Posted to commits@ctakes.apache.org by dl...@apache.org on 2016/12/13 17:48:36 UTC
svn commit: r1774067 -
/ctakes/trunk/ctakes-temporal/scripts/nn/cnn_classify_position.py
Author: dligach
Date: Tue Dec 13 17:48:36 2016
New Revision: 1774067
URL: http://svn.apache.org/viewvc?rev=1774067&view=rev
Log:
wrote classification script for position features
Modified:
ctakes/trunk/ctakes-temporal/scripts/nn/cnn_classify_position.py
Modified: ctakes/trunk/ctakes-temporal/scripts/nn/cnn_classify_position.py
URL: http://svn.apache.org/viewvc/ctakes/trunk/ctakes-temporal/scripts/nn/cnn_classify_position.py?rev=1774067&r1=1774066&r2=1774067&view=diff
==============================================================================
--- ctakes/trunk/ctakes-temporal/scripts/nn/cnn_classify_position.py (original)
+++ ctakes/trunk/ctakes-temporal/scripts/nn/cnn_classify_position.py Tue Dec 13 17:48:36 2016
@@ -19,6 +19,9 @@ def main(args):
maxlen = pickle.load(open(os.path.join(model_dir, "maxlen.p"), "rb"))
word2int = pickle.load(open(os.path.join(model_dir, "word2int.p"), "rb"))
label2int = pickle.load(open(os.path.join(model_dir, "label2int.p"), "rb"))
+ tdist2int = pickle.load(open(os.path.join(model_dir, "tdist2int.p"), "rb"))
+ edist2int = pickle.load(open(os.path.join(model_dir, "edist2int.p"), "rb"))
+
model = model_from_json(open(os.path.join(model_dir, "model_0.json")).read())
model.load_weights(os.path.join(model_dir, "model_0.h5"))
@@ -32,23 +35,53 @@ def main(args):
if not line:
break
- feats=[]
- for unigram in line.rstrip().split():
- if unigram in word2int:
- feats.append(word2int[unigram])
+ text, tdist, edist = line.strip().split('|')
+
+ tokens = []
+ for token in text.rstrip().split():
+ if token in word2int:
+ tokens.append(word2int[token])
+ else:
+ tokens.append(word2int['none'])
+
+ tdists = []
+ for dist in tdist.rstrip().split():
+ if dist in tdist2int:
+ tdists.append(tdist2int[dist])
else:
- # TODO: 'none' is not in vocabulary!
- feats.append(word2int['none'])
-
- if len(feats) > maxlen:
- feats=feats[0:maxlen]
- test_x = pad_sequences([feats], maxlen=maxlen)

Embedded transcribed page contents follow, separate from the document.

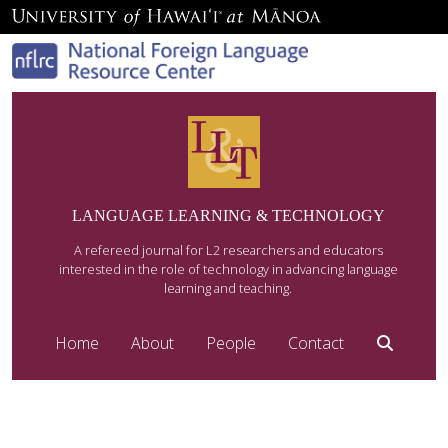
LANGUAGE LEARNING & TECHNOLOGY
A refereed journal for L2 researchers and educators
interested in the role of technology in advancing language
learning and teaching.
Home
About
People
Contact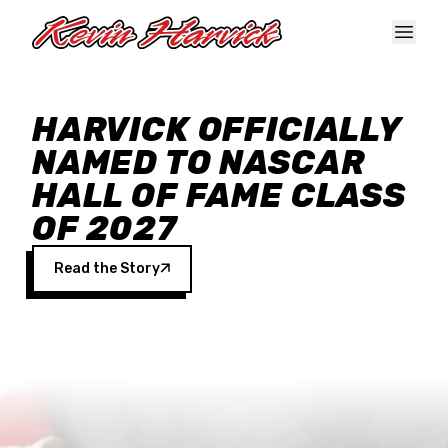
Skip to main content
HARVICK OFFICIALLY
NAMED TO NASCAR
HALL OF FAME CLASS
OF 2027
Read the Story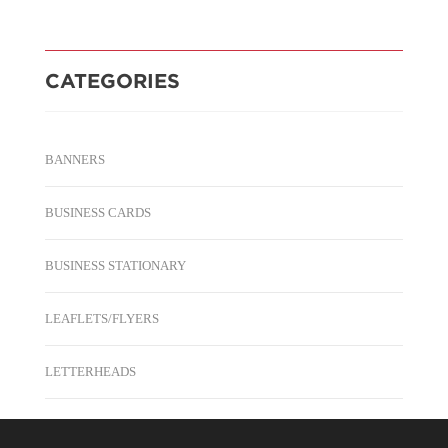
CATEGORIES
BANNERS
BUSINESS CARDS
BUSINESS STATIONARY
LEAFLETS/FLYERS
LETTERHEADS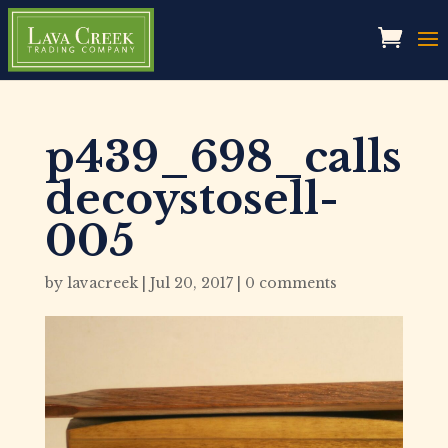
p439_698_calls
decoystosell-
005
by
lavacreek
|
Jul 20, 2017
|
0 comments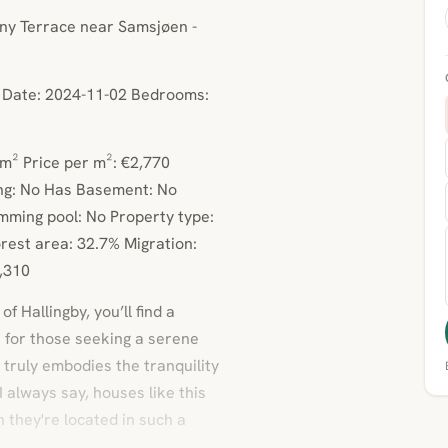
nny Terrace near Samsjøen -
d Date: 2024-11-02 Bedrooms:
m² Price per m²: €2,770
ng: No Has Basement: No
mming pool: No Property type:
rest area: 32.7% Migration:
3,310
f Hallingby, you’ll find a
t for those seeking a serene
 truly embodies the tranquility
I always say, houses like this
n they're located in such a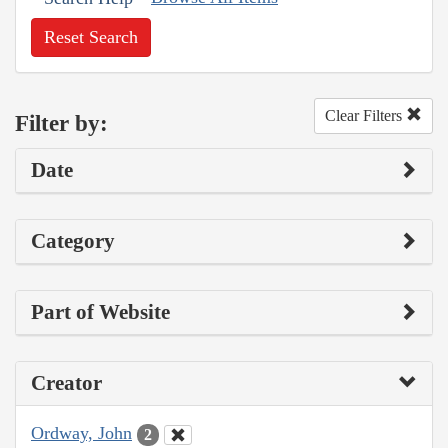
Reset Search
Clear Filters
Filter by:
Date
Category
Part of Website
Creator
Ordway, John
2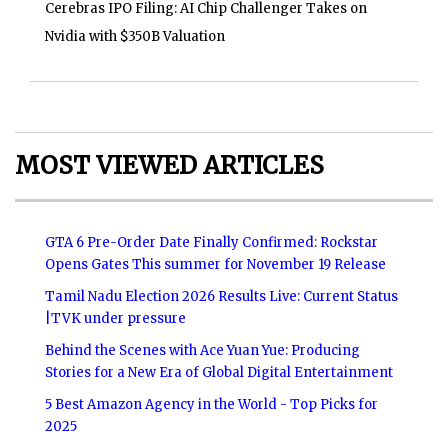
Cerebras IPO Filing: AI Chip Challenger Takes on
Nvidia with $350B Valuation
MOST VIEWED ARTICLES
GTA 6 Pre-Order Date Finally Confirmed: Rockstar
Opens Gates This summer for November 19 Release
Tamil Nadu Election 2026 Results Live: Current Status
|TVK under pressure
Behind the Scenes with Ace Yuan Yue: Producing
Stories for a New Era of Global Digital Entertainment
5 Best Amazon Agency in the World - Top Picks for
2025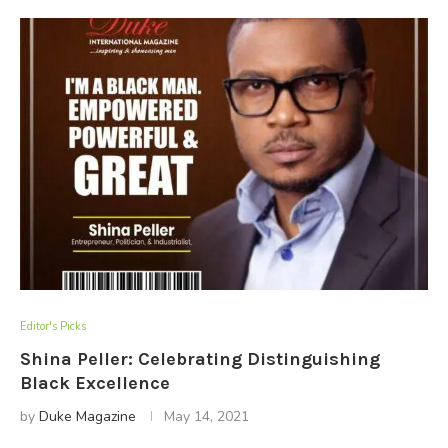
Editor's Picks
Shina Peller: Celebrating Distinguishing
Black Excellence
by
Duke Magazine
May 14, 2021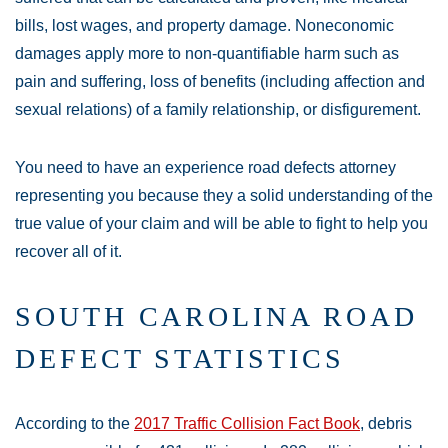
bills, lost wages, and property damage. Noneconomic
damages apply more to non-quantifiable harm such as
pain and suffering, loss of benefits (including affection and
sexual relations) of a family relationship, or disfigurement.
You need to have an experience road defects attorney
representing you because they a solid understanding of the
true value of your claim and will be able to fight to help you
recover all of it.
SOUTH CAROLINA ROAD
DEFECT STATISTICS
According to the
2017 Traffic Collision Fact Book
, debris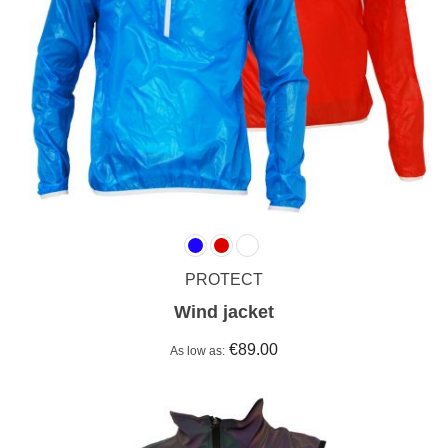
PROTECT
Wind jacket
€89.00
As low as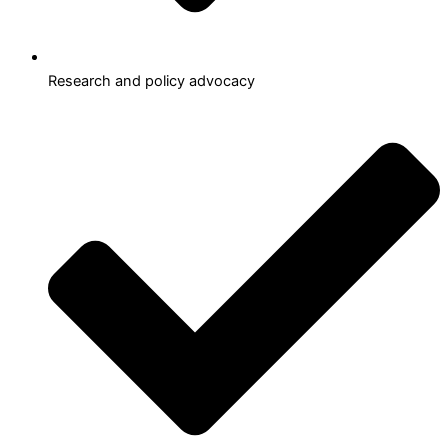
Research and policy advocacy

+ tdists.append(tdist2int['none'])
+
+ edists = []
+ for dist in edist.rstrip().split():
+ if dist in edist2int:
+ edists.append(edist2int[dist])
+ else:
+ edists.append(edist2int['none'])
+
+ if len(tokens) > maxlen:
+ tokens = tokens[0:maxlen]
+ if len(tdists) > maxlen:
+ tdists = tdist[0:maxlen]
+ if len(edists) > maxlen:
+ edists = edist[0:maxlen]
+
+ test_x1 = pad_sequences([tokens], maxlen=maxlen)
+ test_x2 = pad_sequences([tdists], maxlen=maxlen)
+ test_x3 = pad_sequences([edists], maxlen=maxlen)
test_xs = []
- test_xs.append(test_x)
- test_xs.append(test_x)
- test_xs.append(test_x)
- test_xs.append(test_x)
+ test_xs.append(test_x1)
+ test_xs.append(test_x2)
+ test_xs.append(test_x3)
+ test_xs.append(test_x1)
+ test_xs.append(test_x2)
+ test_xs.append(test_x3)
+ test_xs.append(test_x1)
+ test_xs.append(test_x2)
+ test_xs.append(test_x3)
+ test_xs.append(test_x1)
+ test_xs.append(test_x2)
+ test_xs.append(test_x3)
out = model.predict(test_xs, batch_size=50)[0]